Restate the records in full and exactly, with no images included.

DATASET CONTENT Start Marker

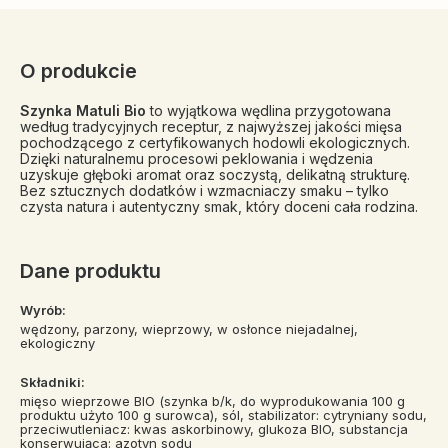
O produkcie
Szynka Matuli Bio
to wyjątkowa wędlina przygotowana
według tradycyjnych receptur, z najwyższej jakości mięsa
pochodzącego z certyfikowanych hodowli ekologicznych.
Dzięki naturalnemu procesowi peklowania i wędzenia
uzyskuje głęboki aromat oraz soczystą, delikatną strukturę.
Bez sztucznych dodatków i wzmacniaczy smaku – tylko
czysta natura i autentyczny smak, który doceni cała rodzina.
Dane produktu
Wyrób:
wędzony, parzony, wieprzowy, w osłonce niejadalnej,
ekologiczny
Składniki:
mięso wieprzowe BIO (szynka b/k, do wyprodukowania 100 g
produktu użyto 100 g surowca), sól, stabilizator: cytryniany sodu,
przeciwutleniacz: kwas askorbinowy, glukoza BIO, substancja
konserwująca: azotyn sodu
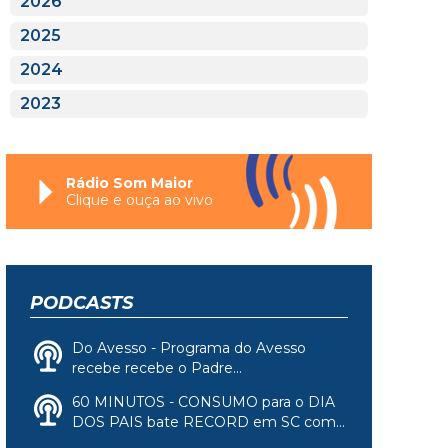
2026
2025
2024
2023
Rádio Som Maior
Clique e ouça ao vivo
PODCASTS
Do Avesso - Programa do Avesso
recebe recebe o Padre...
60 MINUTOS - CONSUMO para o DIA
DOS PAIS bate RECORD em SC com...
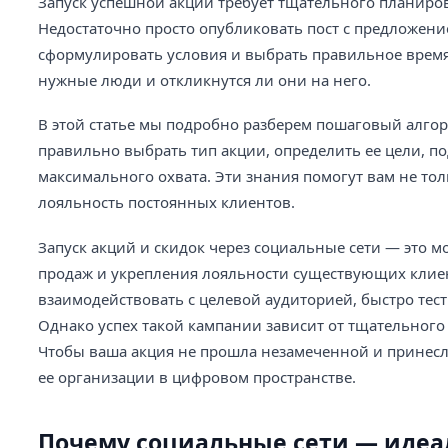
Запуск успешной акции требует тщательного планир
Недостаточно просто опубликовать пост с предложени
сформулировать условия и выбрать правильное время 
нужные люди и откликнутся ли они на него.
В этой статье мы подробно разберем пошаговый алгори
правильно выбрать тип акции, определить ее цели, под
максимального охвата. Эти знания помогут вам не тол
лояльность постоянных клиентов.
Запуск акций и скидок через социальные сети — это
продаж и укрепления лояльности существующих клие
взаимодействовать с целевой аудиторией, быстро тес
Однако успех такой кампании зависит от тщательного
Чтобы ваша акция не прошла незамеченной и принес
ее организации в цифровом пространстве.
Почему социальные сети — идеа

DATASET CONTENT End Marker

YOUR SOLUTION
O produkcie
Szynka Matuli Bio
to wyjątkowa wędlina przygotowana
według tradycyjnych receptur, z najwyższej jakości mięsa
pochodzącego z certyfikowanych hodowli ekologicznych.
Dzięki naturalnemu procesowi peklowania i wędzenia
uzyskuje głęboki aromat oraz soczystą, delikatną strukturę.
Bez sztucznych dodatków i wzmacniaczy smaku – tylko
czysta natura i autentyczny smak, który doceni cała rodzina.
Dane produktu
Wyrób:
wędzony, parzony, wieprzowy, w osłonce niejadalnej,
ekologiczny
Składniki:
mięso wieprzowe BIO (szynka b/k, do wyprodukowania 100 g
produktu użyto 100 g surowca), sól, stabilizator: cytryniany sodu,
przeciwutleniacz: kwas askorbinowy, glukoza BIO, substancja
konserwująca: azotyn sodu
2026
2025
2024
2023
Rádio Som Maior
Clique e ouça ao vivo
PODCASTS
Do Avesso - Programa do Avesso
recebe recebe o Padre...
60 MINUTOS - CONSUMO para o DIA
DOS PAIS bate RECORD em SC com...
Запуск успешной акции требует тщательного планир
Недостаточно просто опубликовать пост с предложени
сформулировать условия и выбрать правильное время 
нужные люди и откликнутся ли они на него.
В этой статье мы подробно разберем пошаговый алгори
правильно выбрать тип акции, определить ее цели, под
максимального охвата. Эти знания помогут вам не тол
лояльность постоянных клиентов.
Запуск акций и скидок через социальные сети — это
продаж и укрепления лояльности существующих клие
взаимодействовать с целевой аудиторией, быстро тес
Однако успех такой кампании зависит от тщательного
Чтобы ваша акция не прошла незамеченной и принес
ее организации в цифровом пространстве.
Почему социальные сети — идеа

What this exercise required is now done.